STOCKHOLM: A retrospective analysis of real-world data found that greater improvements in visual acuity were associated with receiving more anti-VEGF injections over a 5-year period for the treatment of macular edema caused by retinal vein occlusion (RVO). The study team concluded that this demonstrated the need for more long-term therapies and continued observation to preserve vision.
The results were presented at the 2024 American Society of Retina Specialists (ASRS) Annual Meeting.
According to Christiana Dinah, MBBS, MRes, London North West University Healthcare NHS Trust, London, UK, RVO is the second most common retinal vascular disease. RVO is a significant cause of visual impairment. Future projections indicate that its prevalence will increase due to an ageing population and an increase in cardiovascular disease.
“We know that there is very little data on the long-term outcomes of treatment of retinal vein occlusion“Our study analyzed anti-VEGF treatment patterns for macular oedema secondary to retinal vein occlusion in the UK and visual outcomes in this population over a 5-year period.”
The study
The researchers analyzed Medisoft electronic medical record data from 2013 to 2023, collected by 16 organizations in the U.K. National Health Service, for this retrospective, observational analysis.
Patients with macular edema due to hemi-RVO (HRVO), central RVO (CRVO), or branch RVO (BRVO) were included in the study. Inclusion criteria: patients had to have their visual acuity assessed at the time of the index injection, at least one intravitreal anti-VEGF injection had to be administered at or after diagnosis, and follow-up had to occur for three to sixty months after the index injection.
The analysis included 3,511 eyes of 3,465 patients with OBRV and 3,568 eyes of 3,514 patients with OBRV or OBRV. After index injection, more than half (57.4%) of eyes were observed for at least 24 months and 19.1% were observed for up to 60 months.
During the first half of the year, eyes with BRVO received an average of 4.3 anti-VEGF injections, while eyes with CRVO and HRVO received an average of 4.1 injections. This suggests a high treatment frequency at this early stage.
In contrast, BRVO eyes received a mean of 2.1 injections, while CRVO and HRVO eyes received a mean of 2.0 injections over the next six months. The mean number of injections decreased over time. BRVO and C/HRVO eyes received 3.4 and 3.2 injections, respectively, during the second year of follow-up, and 2.5 and 2.4 injections during the fifth year.
More is better
Changes in visual acuity were also monitored; three months after injection, there was a mean improvement of 11.1 letters for OBRV and 13.8 letters for OBRV and OBRV. At sixty months, the mean improvement had fallen to 8.3 and 7.0 letters, respectively.
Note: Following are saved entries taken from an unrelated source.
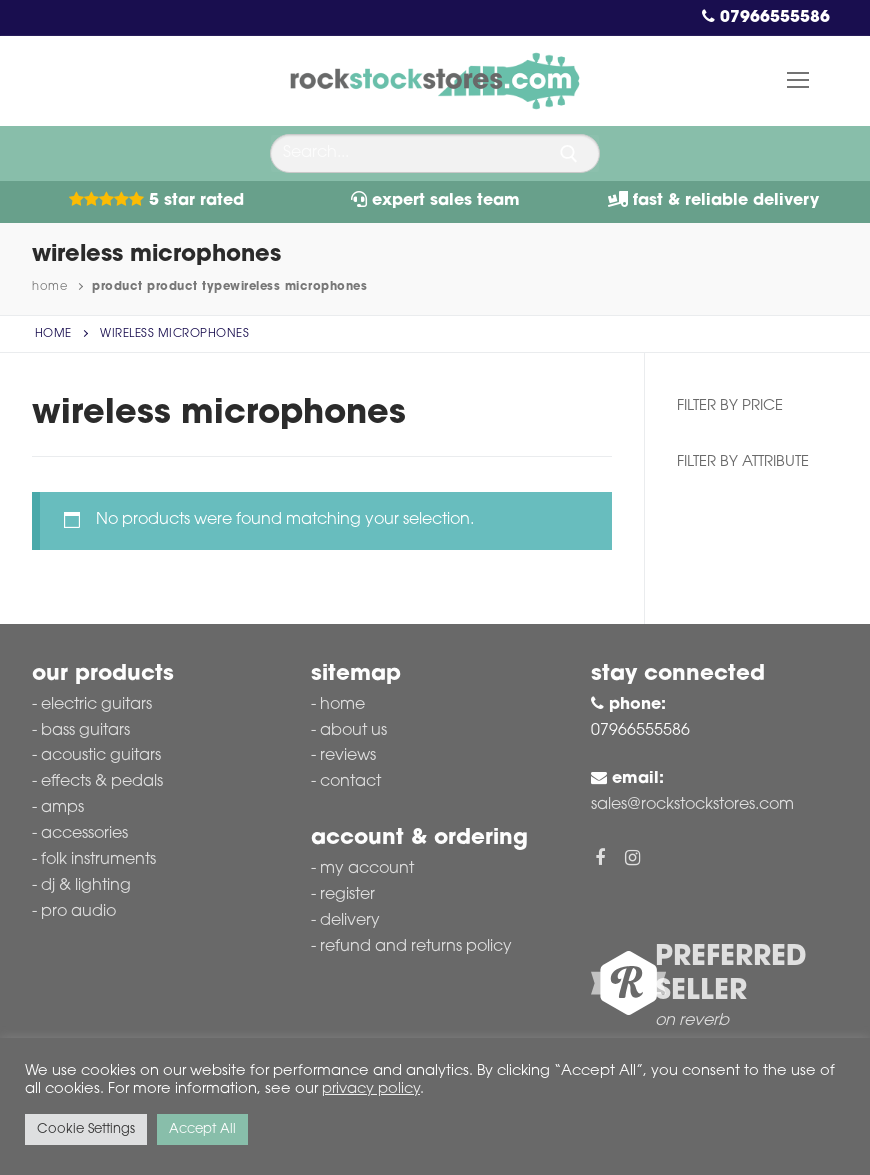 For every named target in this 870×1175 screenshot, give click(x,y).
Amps (62, 808)
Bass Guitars (85, 731)
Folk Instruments (98, 860)
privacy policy (371, 1089)
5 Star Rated (156, 201)
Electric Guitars (96, 705)
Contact (350, 782)
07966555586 (766, 18)
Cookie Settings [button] (86, 1129)
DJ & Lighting (86, 886)
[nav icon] (798, 81)
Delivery (350, 921)
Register (347, 895)
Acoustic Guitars (101, 756)
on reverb (692, 1021)
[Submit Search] (569, 154)
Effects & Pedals (102, 782)
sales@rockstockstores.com (692, 805)
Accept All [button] (202, 1129)
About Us (353, 731)
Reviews (348, 756)
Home (49, 287)
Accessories (84, 834)
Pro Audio (78, 912)
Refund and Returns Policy (416, 947)
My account (367, 869) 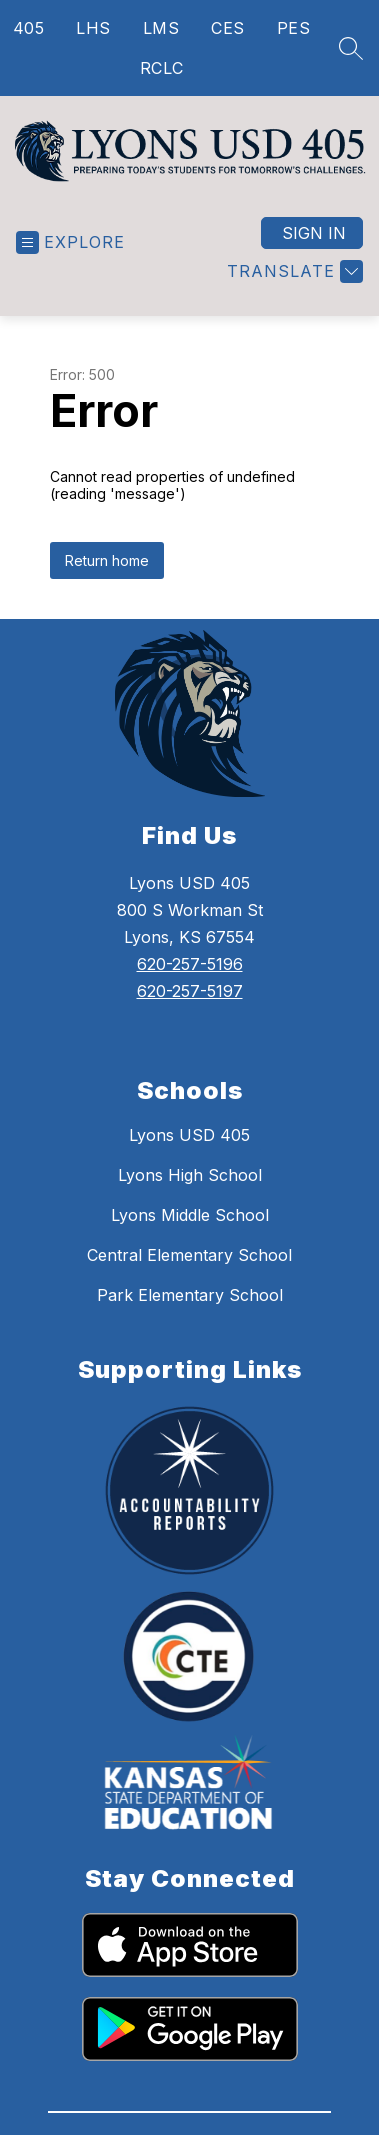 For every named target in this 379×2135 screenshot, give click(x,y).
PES (294, 28)
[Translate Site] (292, 295)
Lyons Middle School (190, 1239)
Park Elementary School (190, 1319)
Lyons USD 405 (189, 1159)
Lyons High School (190, 1199)
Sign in (314, 257)
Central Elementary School (189, 1279)
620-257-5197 (190, 1015)
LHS (93, 28)
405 (29, 28)
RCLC (162, 68)
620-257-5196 (190, 988)
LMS (161, 28)
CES (228, 28)
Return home (107, 584) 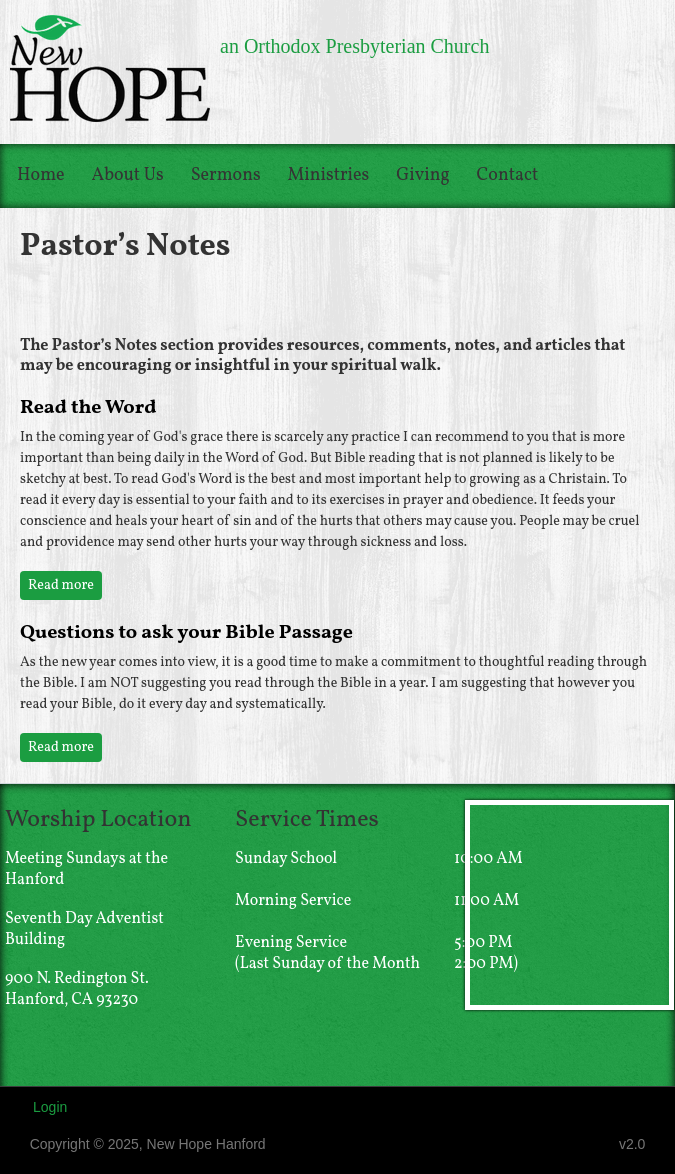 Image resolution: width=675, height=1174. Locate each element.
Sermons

“We saw rapid and substantial visual gain within 3 months,” she said. “Until about 18 months ago, when the gain started to decline, it remained stable. By year 5, the visual gain in the CRVO group is at least half of what it was at baseline.”
The researchers observed a smaller increase in visual acuity in patients who received fewer injections. The average changes in the groups who received low injections (< 4), moyennes (4-8) et élevées (> 8) at 12 months revealed the following trend: According to Dinah, there is a correlation between a higher number of injections and better visual outcomes. This underlines the importance of persistent treatment to maximize vision recovery.
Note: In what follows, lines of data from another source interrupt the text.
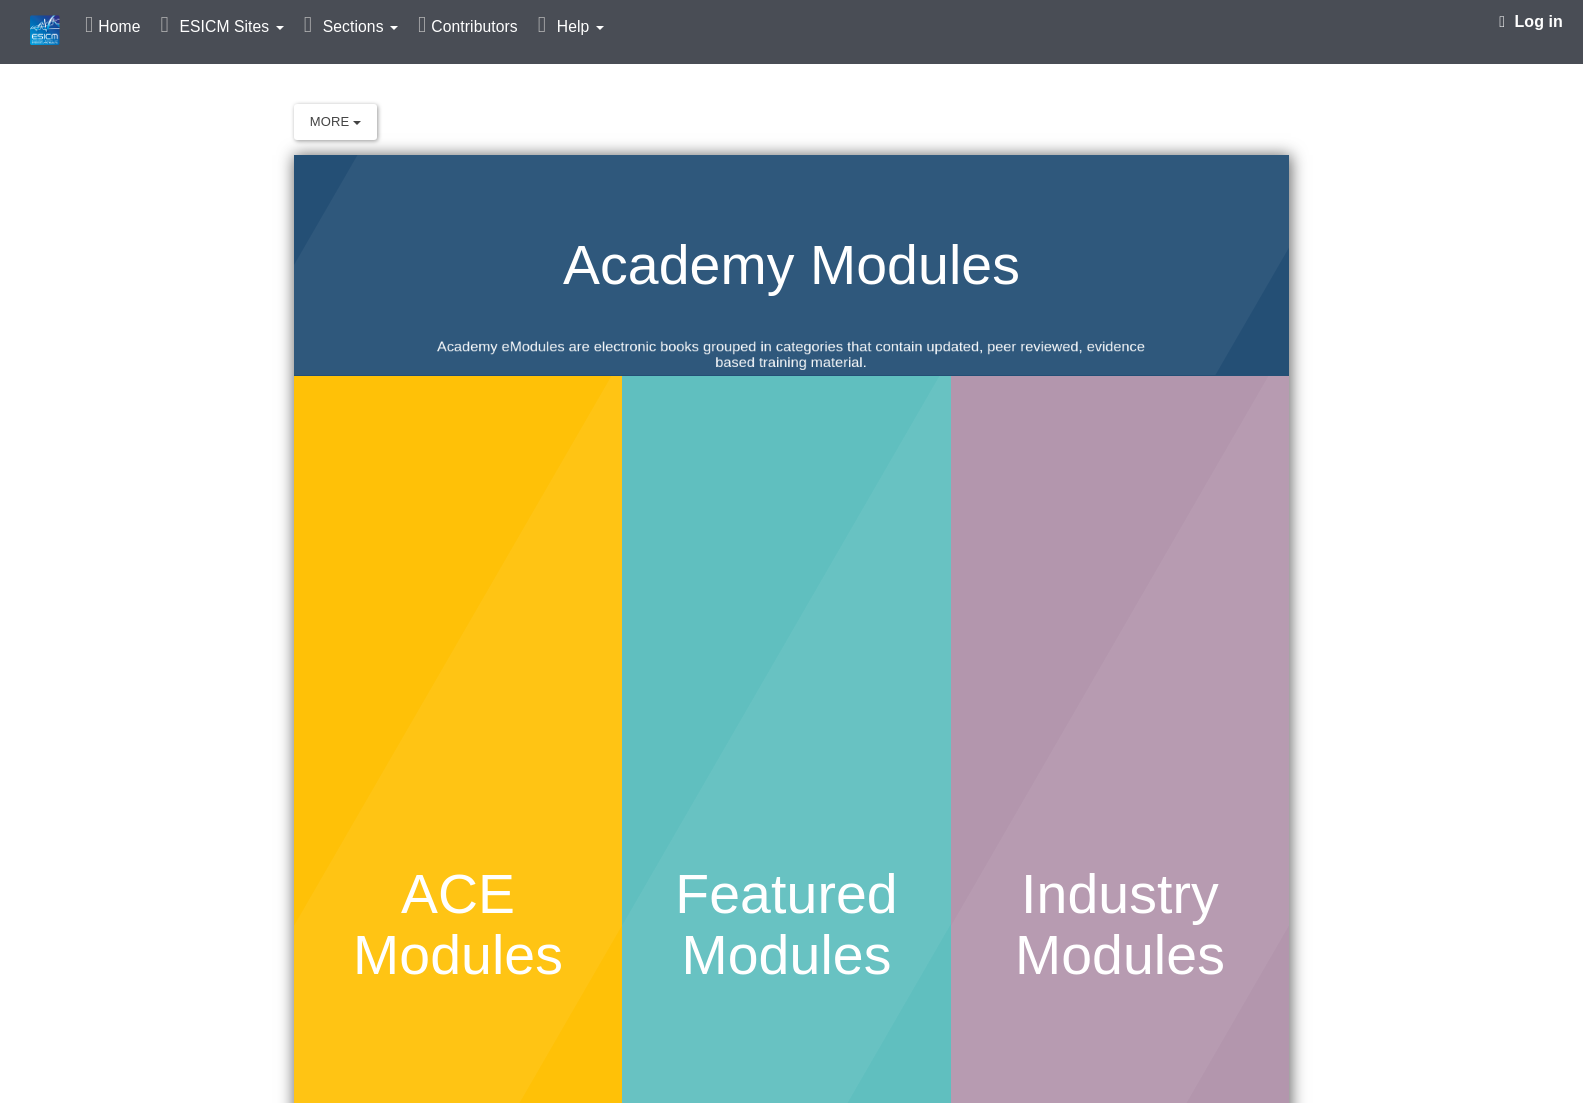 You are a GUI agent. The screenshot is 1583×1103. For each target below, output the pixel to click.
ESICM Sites (231, 26)
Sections (360, 26)
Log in (1531, 21)
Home (119, 26)
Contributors (474, 26)
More (335, 121)
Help (580, 26) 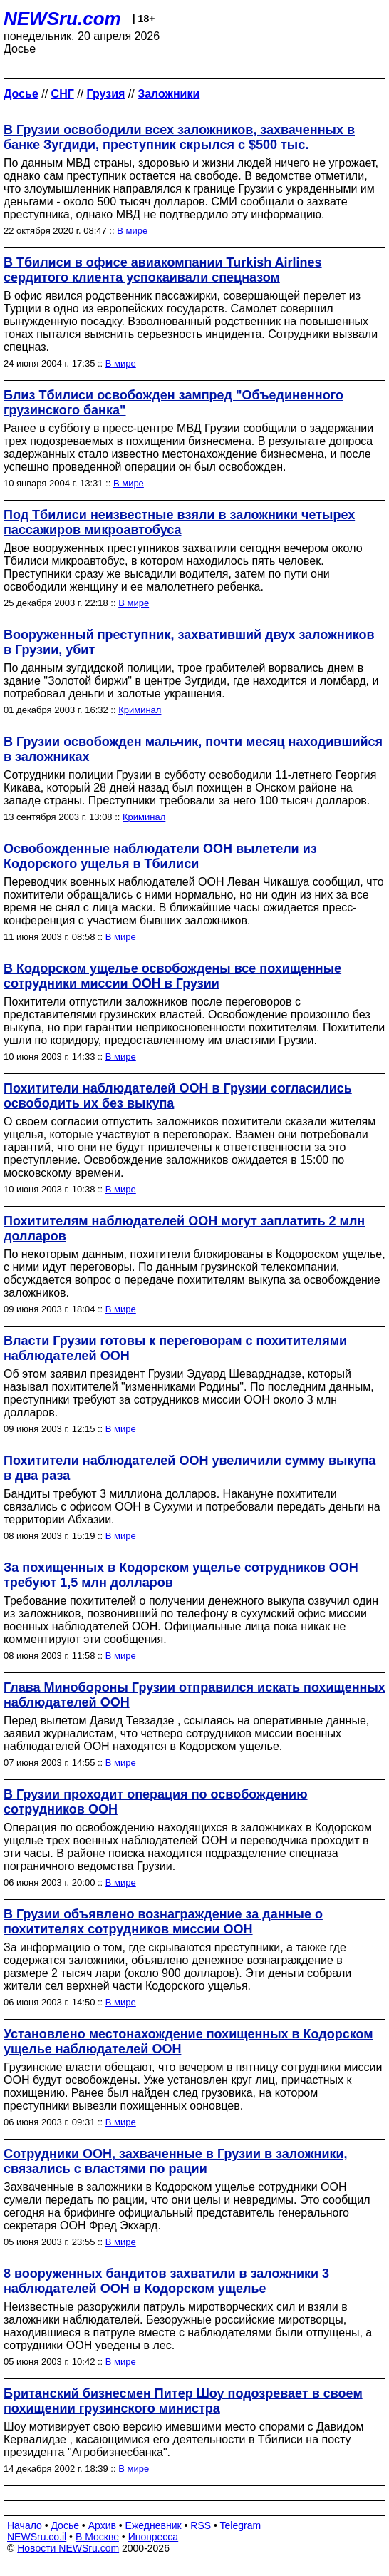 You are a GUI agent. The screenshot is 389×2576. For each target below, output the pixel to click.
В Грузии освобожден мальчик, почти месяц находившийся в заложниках (193, 749)
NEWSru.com (62, 18)
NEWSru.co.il (36, 2536)
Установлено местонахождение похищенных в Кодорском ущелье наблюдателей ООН (188, 2041)
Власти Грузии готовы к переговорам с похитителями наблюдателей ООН (175, 1348)
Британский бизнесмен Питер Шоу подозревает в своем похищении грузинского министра (183, 2401)
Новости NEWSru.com (68, 2548)
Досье (65, 2525)
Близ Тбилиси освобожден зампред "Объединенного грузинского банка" (173, 402)
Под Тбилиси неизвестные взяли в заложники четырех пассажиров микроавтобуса (179, 522)
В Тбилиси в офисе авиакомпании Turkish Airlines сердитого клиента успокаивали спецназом (163, 270)
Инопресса (153, 2536)
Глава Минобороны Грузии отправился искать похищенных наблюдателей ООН (194, 1694)
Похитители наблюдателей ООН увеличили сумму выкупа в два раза (189, 1468)
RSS (200, 2525)
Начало (24, 2525)
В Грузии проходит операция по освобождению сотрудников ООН (156, 1801)
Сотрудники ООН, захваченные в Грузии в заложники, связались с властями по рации (176, 2161)
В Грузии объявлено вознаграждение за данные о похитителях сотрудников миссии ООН (163, 1921)
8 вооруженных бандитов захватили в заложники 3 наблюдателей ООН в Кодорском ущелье (166, 2281)
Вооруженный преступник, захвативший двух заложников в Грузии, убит (189, 642)
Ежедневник (153, 2525)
Clear results with a caveat
One of the major limitations of the study, according to Yasha S. Modi, MD, a vitreoretinal surgeon at New York University in New York City who moderated the Retinal Vascular Disease Symposium 2 panel at ASRS24, is the loss of follow-up data.
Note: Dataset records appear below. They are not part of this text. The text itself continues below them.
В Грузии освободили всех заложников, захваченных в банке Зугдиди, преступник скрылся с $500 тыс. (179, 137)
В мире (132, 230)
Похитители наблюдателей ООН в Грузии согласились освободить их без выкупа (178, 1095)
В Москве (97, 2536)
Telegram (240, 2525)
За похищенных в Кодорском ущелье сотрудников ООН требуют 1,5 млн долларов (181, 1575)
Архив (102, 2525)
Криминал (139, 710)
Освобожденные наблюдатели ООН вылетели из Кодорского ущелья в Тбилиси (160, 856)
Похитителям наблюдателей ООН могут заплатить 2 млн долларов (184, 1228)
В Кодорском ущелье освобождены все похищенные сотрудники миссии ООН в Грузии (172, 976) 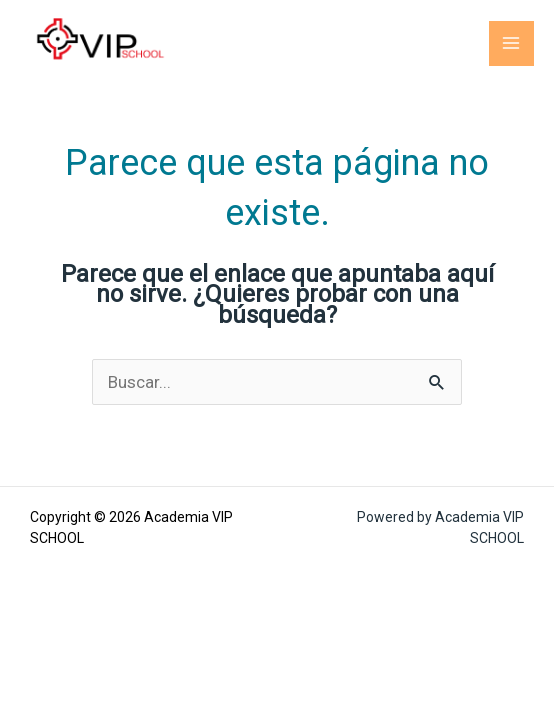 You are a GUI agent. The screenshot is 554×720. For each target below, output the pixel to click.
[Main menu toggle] (512, 44) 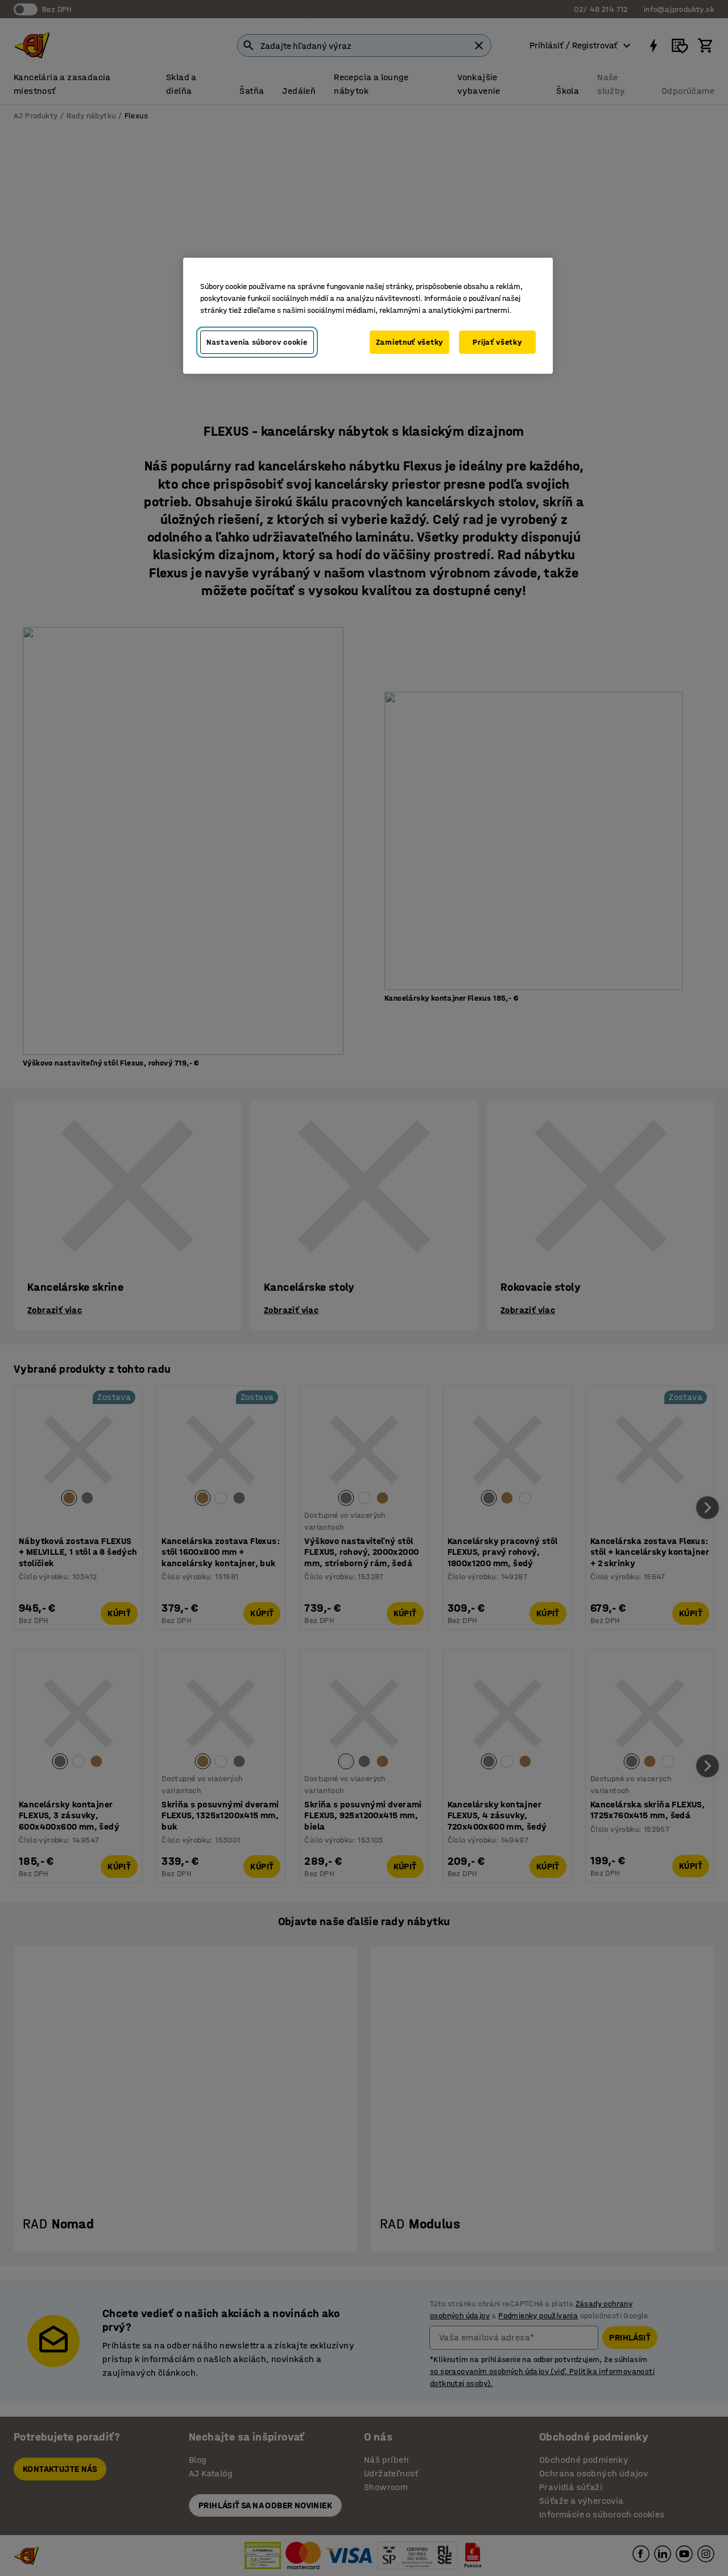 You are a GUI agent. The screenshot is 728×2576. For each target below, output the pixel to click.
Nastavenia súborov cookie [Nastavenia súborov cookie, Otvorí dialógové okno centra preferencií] (257, 342)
He questioned how selection bias affected the interpretation of the results, saying: “When you have data on 3,500 patients initially, and then after 60 months you have only 500, you only have about 15% of your original data set.”
“We have to take these results with that caveat,” Dinah said. The study results, she added, should be interpreted in light of the fact that randomized controlled trials have shown that patients who receive injections every 4 to 8 weeks, rather than every 3 months, experience greater visual gains. “This suggests that the number of injections matters and that we need longer-lasting treatments to maintain the initial vision gain.”